## Task goal
Go through the material below and please tally the lines that hold the word "پکیج"; the number alone is the answer.

## The data
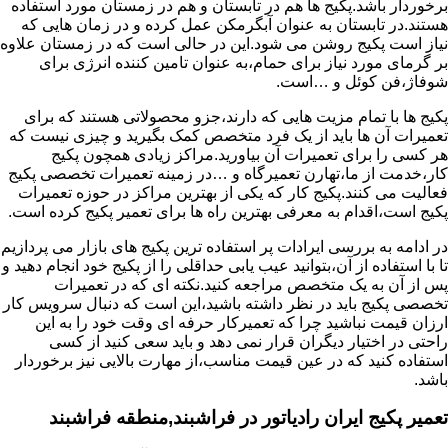
برخوردار باشد.پکیج ها هم در تابستان و هم در زمستان مورد استفاده
هستند.در تابستان به عنوان آبگرمکن عمل کرده و در زمان هایی که
نیاز است پکیج روشن می شود.این در حالی است که در زمستان علاوه
بر گرمای مورد نیاز برای حمام،به عنوان تامین کننده انرژی برای
شوفاژ،فن کوئل و …است.
پکیج ها با تمام مزیت هایی که دارند،جزو محصولاتی هستند که برای
تعمیرات آن ها باید از یک فرد متخصص کمک بگیرید و چیزی نیست که
هر کسی را برای تعمیرات آن بیاورید.مراکز زیادی همچون پکیج
کار،خدمت از ما،تهارن تعمیرگاه و …در زمینه تعمیرات تخصصی پکیج
فعالیت می کنند.پکیج کار که یکی از بهترین مراکز در حوزه تعمیرات
پکیج است،اقدام به معرفی بهترین راه ها برای تعمیر پکیج کرده است.
در ادامه به بررسی ایرادات پر استفاده ترین پکیج های بازار می پردازیم
تا با استفاده از آن،بتوانید عیب یابی حداقلی را از پکیج خود انجام دهید و
پس از آن به یک متخصص مراجعه کنید.نکته ای که در تعمیرات
تخصصی پکیج باید در نظر داشته باشید،این است که دنبال سرویس کار
ارزان قیمت نباشید چرا که تعمیرکار حرفه ای وقت خود را به این
راحتی در اختیار دیگران قرار نمی دهد و باید سعی کنید از کسی
استفاده کنید که در عین قیمت مناسب،از مهارت بالایی نیز برخوردار
باشد.
تعمیر پکیج ایران رادیاتور در فراشبند,منطقه فراشبند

## Answer to the exercise
11